§ Available data
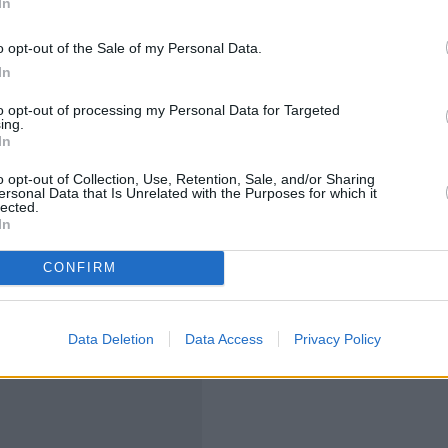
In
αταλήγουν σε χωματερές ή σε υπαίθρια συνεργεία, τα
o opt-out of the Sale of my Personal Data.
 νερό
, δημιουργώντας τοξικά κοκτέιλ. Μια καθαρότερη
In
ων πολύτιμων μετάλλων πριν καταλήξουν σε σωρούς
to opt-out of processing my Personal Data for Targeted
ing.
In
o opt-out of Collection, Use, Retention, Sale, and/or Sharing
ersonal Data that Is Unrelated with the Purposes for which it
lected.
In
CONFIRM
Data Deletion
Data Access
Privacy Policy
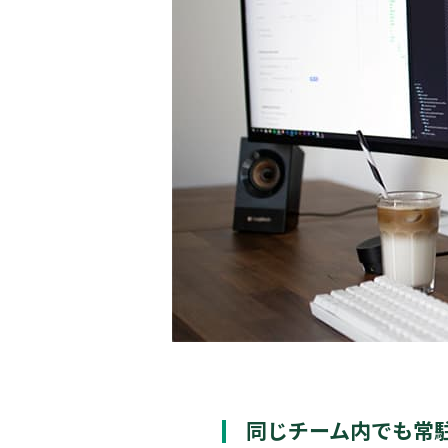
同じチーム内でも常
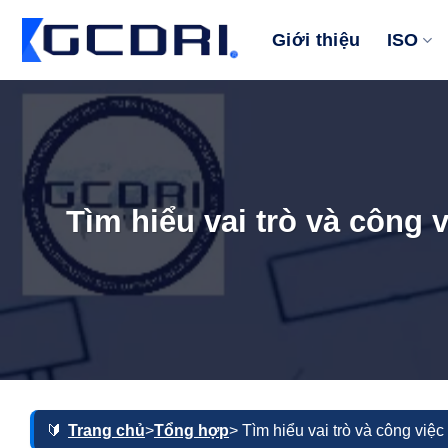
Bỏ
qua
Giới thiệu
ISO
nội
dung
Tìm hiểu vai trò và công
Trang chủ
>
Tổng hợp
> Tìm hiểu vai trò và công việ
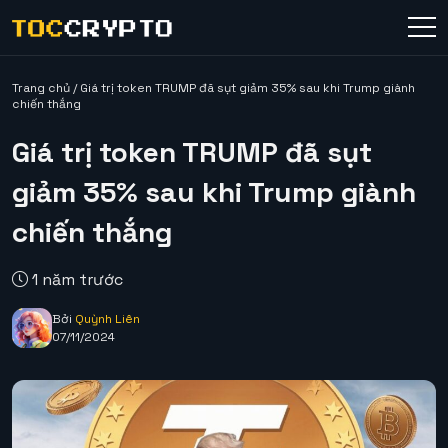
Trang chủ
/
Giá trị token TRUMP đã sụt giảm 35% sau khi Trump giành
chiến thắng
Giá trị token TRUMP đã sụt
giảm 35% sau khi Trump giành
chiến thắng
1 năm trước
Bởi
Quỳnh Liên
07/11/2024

* * *

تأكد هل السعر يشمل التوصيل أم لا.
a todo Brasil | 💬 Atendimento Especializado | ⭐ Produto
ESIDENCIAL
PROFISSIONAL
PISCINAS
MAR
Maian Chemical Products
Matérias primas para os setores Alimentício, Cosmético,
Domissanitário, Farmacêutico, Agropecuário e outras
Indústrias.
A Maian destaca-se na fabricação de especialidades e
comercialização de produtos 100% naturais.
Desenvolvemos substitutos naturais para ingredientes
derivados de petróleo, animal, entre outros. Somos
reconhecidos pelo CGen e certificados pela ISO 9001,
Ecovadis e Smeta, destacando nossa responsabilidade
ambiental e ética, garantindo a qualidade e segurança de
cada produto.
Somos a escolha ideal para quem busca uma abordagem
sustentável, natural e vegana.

§ What you are asked to do
Among the records, find every line with the word "Sale" and copy it.

§ Exercise solution
o opt-out of the Sale of my Personal Data.
o opt-out of Collection, Use, Retention, Sale, and/or Sharing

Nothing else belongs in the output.